A second prediction is that disruption of microfilaments in the absence of bif should not affect anchoring of Osk. Indeed, most wild-type and bif single mutant oocytes treated with Lat A show largely wild-type anchoring of the Osk gene products, similar to Lat A treatment of wild-type oocytes. These results are consistent with the notion that Bif functions in an F-actin-dependent manner in maintaining Osk to the posterior of the oocyte (Babu, 2004).
If there are two independent mechanisms that act redundantly for normal Osk anchoring at the posterior cortex, then it would follow that the bif;hom double mutants in the absence of an intact F-actin cytoskeleton would show a phenotype similar to that of hom single mutants treated with Lat A, and not a more severe phenotype. This is indeed the case that is observed on testing osk RNA and Osk proteins in Lat A-treated double mutant oocytes (Babu, 2004).

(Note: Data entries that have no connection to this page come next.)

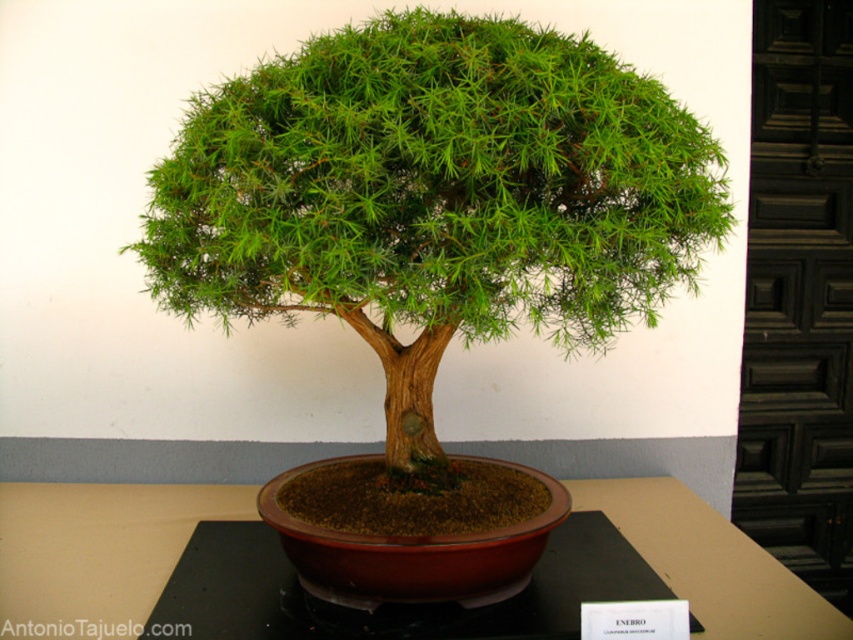 Question: Among these objects, which one is nearest to the camera?

Choices:
 (A) green textured bonsai tree at center
 (B) brown wooden table at center

Answer: (A)

Question: Can you confirm if green textured bonsai tree at center is smaller than brown wooden table at center?

Choices:
 (A) no
 (B) yes

Answer: (A)

Question: Which of the following is the closest to the observer?

Choices:
 (A) brown wooden table at center
 (B) green textured bonsai tree at center

Answer: (B)

Question: Can you confirm if green textured bonsai tree at center is thinner than brown wooden table at center?

Choices:
 (A) no
 (B) yes

Answer: (A)

Question: Which point is farther to the camera?

Choices:
 (A) green textured bonsai tree at center
 (B) brown wooden table at center

Answer: (B)

Question: Does green textured bonsai tree at center have a smaller size compared to brown wooden table at center?

Choices:
 (A) yes
 (B) no

Answer: (B) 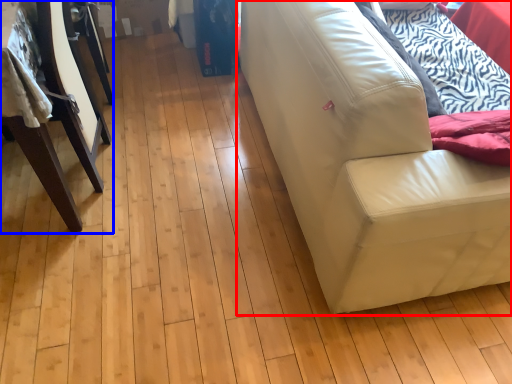 Question: Which point is further to the camera, studio couch (highlighted by a red box) or furniture (highlighted by a blue box)?

Choices:
 (A) studio couch
 (B) furniture

Answer: (B) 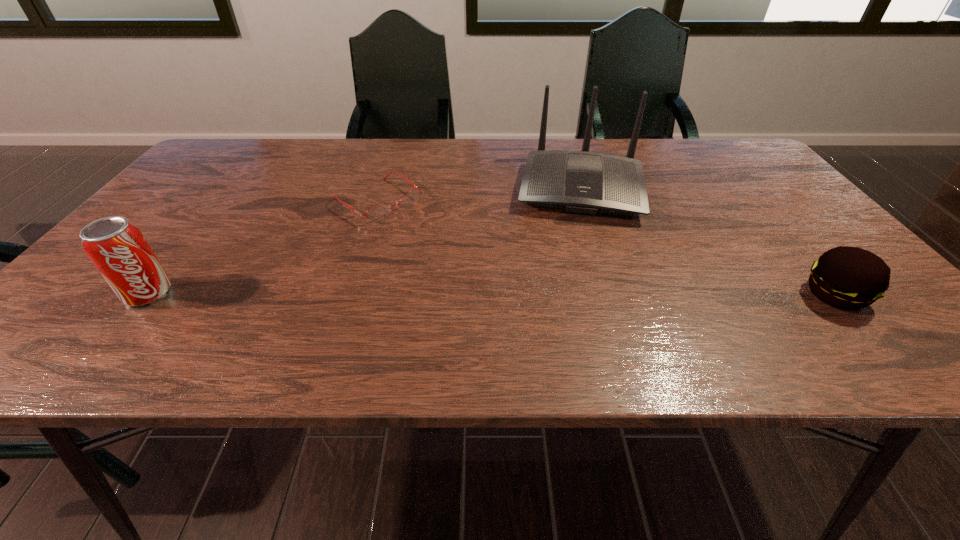 The height and width of the screenshot is (540, 960). I want to click on the third shortest object, so click(117, 248).

Image resolution: width=960 pixels, height=540 pixels. In order to click on soda can in this screenshot , I will do `click(117, 248)`.

This screenshot has height=540, width=960. I want to click on patty, so click(x=849, y=278).

Find the location of a particular element. Image resolution: width=960 pixels, height=540 pixels. the rightmost object is located at coordinates (849, 278).

You are a GUI agent. You are given a task and a screenshot of the screen. Output one action in this format:
    pyautogui.click(x=<x>, y=<y>)
    Task: Click on the shortest object
    This screenshot has width=960, height=540.
    Given the screenshot: What is the action you would take?
    pyautogui.click(x=379, y=212)

The width and height of the screenshot is (960, 540). What are the coordinates of `spectacles` in the screenshot? It's located at (379, 212).

In order to click on the tallest object in this screenshot , I will do `click(584, 182)`.

Locate an element on the screen. Image resolution: width=960 pixels, height=540 pixels. the third object from left to right is located at coordinates (584, 182).

Find the location of a particular element. This screenshot has width=960, height=540. vacant space located on the back of the second tallest object is located at coordinates (234, 186).

In order to click on vacant space located 0.250m on the back of the rightmost object in this screenshot , I will do `click(761, 209)`. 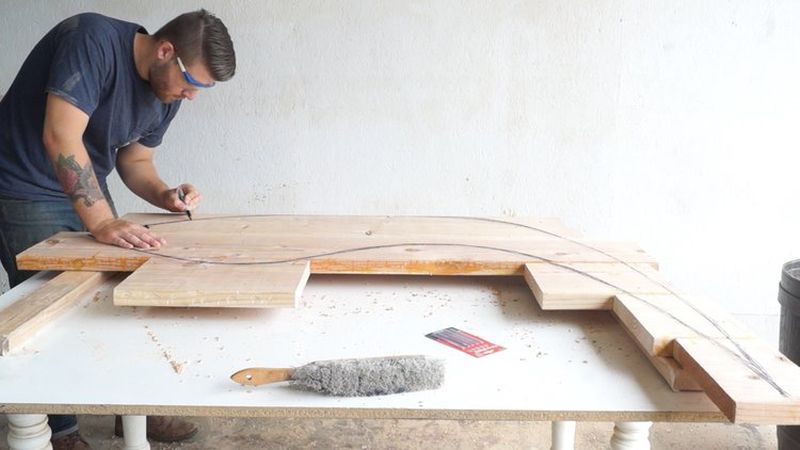 You are a GUI agent. You are given a task and a screenshot of the screen. Output one action in this format:
    pyautogui.click(x=<x>, y=<y>)
    Task: Click on the wall
    The width and height of the screenshot is (800, 450).
    Given the screenshot: What is the action you would take?
    pyautogui.click(x=358, y=122) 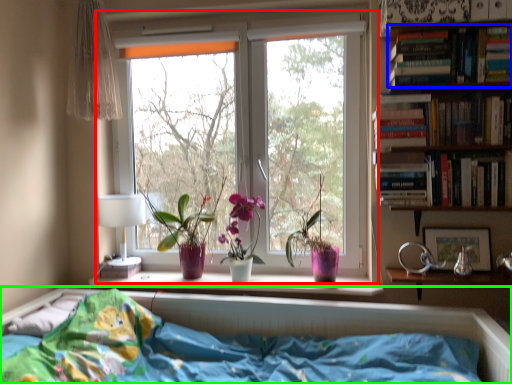 Question: Considering the real-world distances, which object is closest to window (highlighted by a red box)? book (highlighted by a blue box) or bed (highlighted by a green box).

Choices:
 (A) book
 (B) bed

Answer: (A) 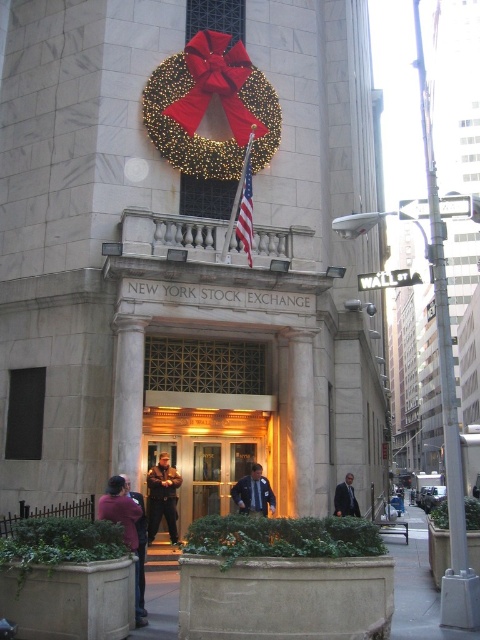 Is iridescent gold wreath at upper center thinner than american flag at center?

In fact, iridescent gold wreath at upper center might be wider than american flag at center.

Is iridescent gold wreath at upper center below american flag at center?

Incorrect, iridescent gold wreath at upper center is not positioned below american flag at center.

Does point (249, 113) come closer to viewer compared to point (242, 216)?

No.

At what (x,y) coordinates should I click in order to perform the action: click on iridescent gold wreath at upper center. Please return your answer as a coordinate pair (x, y). The width and height of the screenshot is (480, 640). Looking at the image, I should click on (206, 106).

Which is above, brown leather jacket at center or dark purple jacket at lower left?

Positioned higher is dark purple jacket at lower left.

Between brown leather jacket at center and dark purple jacket at lower left, which one is positioned lower?

Positioned lower is brown leather jacket at center.

Does point (158, 518) lie in front of point (136, 529)?

No.

You are a GUI agent. You are given a task and a screenshot of the screen. Output one action in this format:
    pyautogui.click(x=<x>, y=<y>)
    Task: Click on the brown leather jacket at center
    The image size is (480, 640).
    Given the screenshot: What is the action you would take?
    pyautogui.click(x=163, y=497)

The image size is (480, 640). Identify the location of dark purple jacket at lower left. (139, 554).

How far apart are dark purple jacket at lower left and dark gray suit at center?

dark purple jacket at lower left and dark gray suit at center are 57.29 feet apart.

The width and height of the screenshot is (480, 640). What do you see at coordinates (139, 554) in the screenshot?
I see `dark purple jacket at lower left` at bounding box center [139, 554].

This screenshot has width=480, height=640. What are the coordinates of `dark purple jacket at lower left` in the screenshot? It's located at (139, 554). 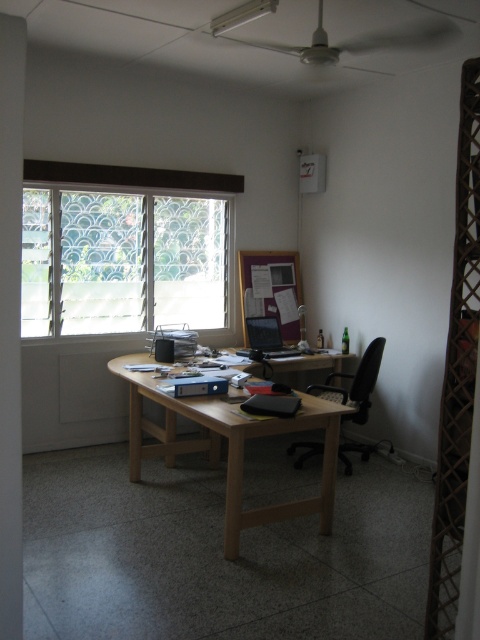 Does black mesh office chair at center appear over satin black laptop at center?

Actually, black mesh office chair at center is below satin black laptop at center.

Does black mesh office chair at center have a greater width compared to satin black laptop at center?

Correct, the width of black mesh office chair at center exceeds that of satin black laptop at center.

Is point (343, 452) positioned in front of point (271, 333)?

Yes.

The image size is (480, 640). In order to click on black mesh office chair at center in this screenshot , I will do `click(355, 385)`.

Looking at this image, is light wood/wooden computer desk at center bigger than black mesh office chair at center?

Yes.

Consider the image. Who is higher up, light wood/wooden computer desk at center or black mesh office chair at center?

Positioned higher is black mesh office chair at center.

Is point (228, 536) positioned behind point (321, 444)?

No, (228, 536) is closer to viewer.

In order to click on light wood/wooden computer desk at center in this screenshot , I will do `click(228, 445)`.

Which is in front, point (142, 321) or point (256, 321)?

Point (142, 321) is more forward.

Can you confirm if clear glass window at upper left is positioned below satin black laptop at center?

No.

Which is in front, point (187, 316) or point (248, 317)?

Positioned in front is point (248, 317).

Image resolution: width=480 pixels, height=640 pixels. In order to click on clear glass window at upper left in this screenshot , I will do `click(123, 248)`. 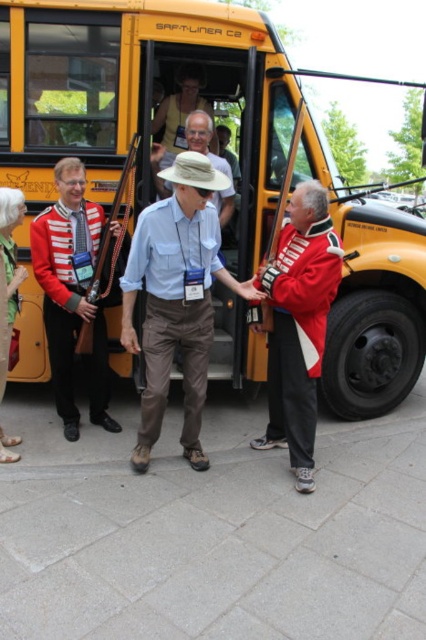 Question: Among these points, which one is farthest from the camera?

Choices:
 (A) (158, 22)
 (B) (273, 368)

Answer: (B)

Question: Is yellow matte school bus at center below light blue cotton shirt at center?

Choices:
 (A) no
 (B) yes

Answer: (A)

Question: Which object is positioned farthest from the green fabric dress at lower left?

Choices:
 (A) light blue cotton shirt at center
 (B) red and white striped uniform at center

Answer: (A)

Question: Can you confirm if yellow matte school bus at center is bigger than green fabric dress at lower left?

Choices:
 (A) no
 (B) yes

Answer: (B)

Question: Can you confirm if yellow matte school bus at center is positioned above green fabric dress at lower left?

Choices:
 (A) no
 (B) yes

Answer: (B)

Question: Which is farther from the red and white striped uniform at center?

Choices:
 (A) matte khaki hat at center
 (B) light blue cotton shirt at center
 (C) red wool jacket at center
 (D) green fabric dress at lower left

Answer: (C) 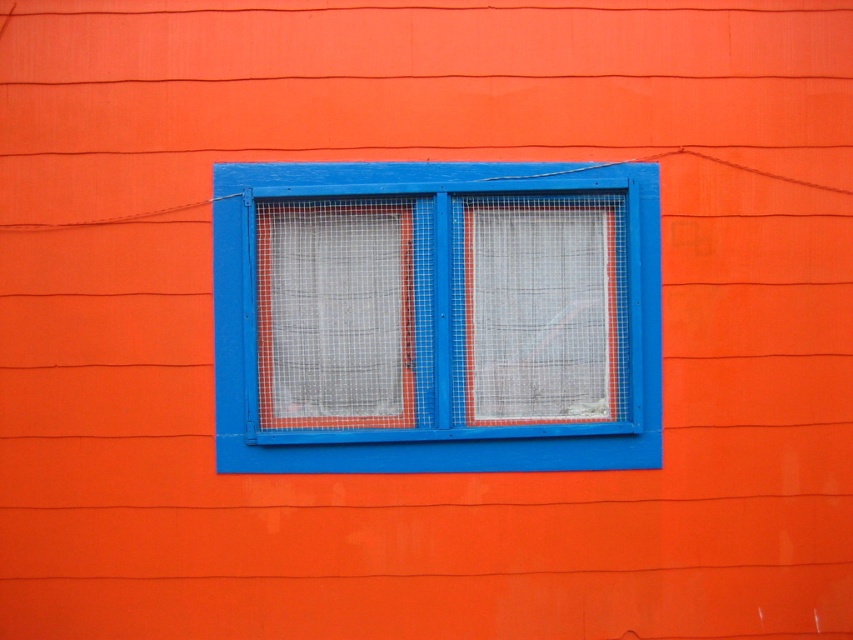 You are standing in front of an orange wall with a blue window. Where is the blue painted wood window at center located in the image?

The blue painted wood window at center is located at point (436, 317).

You are standing in front of the orange wall and want to touch the metal mesh screen at center. Based on the coordinates provided, can you determine if the point marked at (335, 314) is located on the metal mesh screen at center?

Yes, the point marked at (335, 314) is located on the metal mesh screen at center as it is explicitly stated in the description that this point marks the metal mesh screen at center.

You are a painter who wants to hang a decorative tapestry between the blue painted wood window at center and the white mesh screen at center. Which object should you place the tapestry closer to if you want it to be centered in the middle of the wall?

In light of the finding that Hom posterior cortical localization remains unchanged following F-actin disruption, its ability to localize Osk to the posterior may be because it forms a complex with Osk. Co-immunoprecipitation experiments, using Drosophila ovarian extracts, indicate that Hom and Osk form a complex in vivo. Further, the stability of this complex is not dependent on an intact F-actin cytoskeleton (Babu, 2004).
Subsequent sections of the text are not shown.